Wo liegen die strategischen Schwerpunkte von MAPAL in der Luftfahrtindustrie?

Laurent Benezech: MAPAL hat vertriebsseitig noch immer einen großen Fokus auf der Automobilindustrie, baut aber sein Engagement in der Luftfahrt global mit Nachdruck aus. Die Strategie basiert auf prozessbasierten Lösungen für die Endmontage (Final Assembly) und die Teilefertigung (Part Machining). Die Global Organisation for Assembly ist für die Aktivitäten im Bereich Endmontage verantwortlich, in der Teilefertigung arbeiten wir mit Generic Components für musterbasierte Referenzprozesse. MAPAL France war dabei innerhalb der Unternehmensgruppe Vorreiter für die Luftfahrtindustrie. Die dort gewonnenen Erfahrungen und Strukturen skalieren wir gruppenweit.

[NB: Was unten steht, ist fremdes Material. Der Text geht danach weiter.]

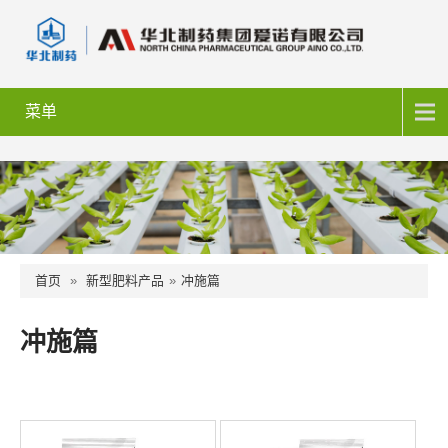
菜单
首页
»
新型肥料产品
»
冲施篇
冲施篇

Was ist das Besondere am französischen Beispiel?

Frédéric Estrat: Sicherlich unsere zwanzigjährige Erfahrung in der Zusammenarbeit mit der Flugzeugindustrie, unter anderem als Rank 1 Zulieferer von Airbus. Zur Einordnung: In Frankreich machen wir heute fast die Hälfte unseres Umsatzes im Bereich Aerospace. Hier ist der Pilotmarkt für die Endmontagetätigkeiten: Wir bündeln hier Test‑ und Fertigungskapazitäten; die entwickelten Methoden und Standards übertragen wir in andere Regionen. Das schafft Geschwindigkeit bei der Validierung und Planbarkeit beim Rollout.

Wie schneiden die Kompetenzen von MAPAL in der Luftfahrt im Vergleich zu Automotive ab? Wie schnell können Sie ein neues Werkzeug bereitstellen?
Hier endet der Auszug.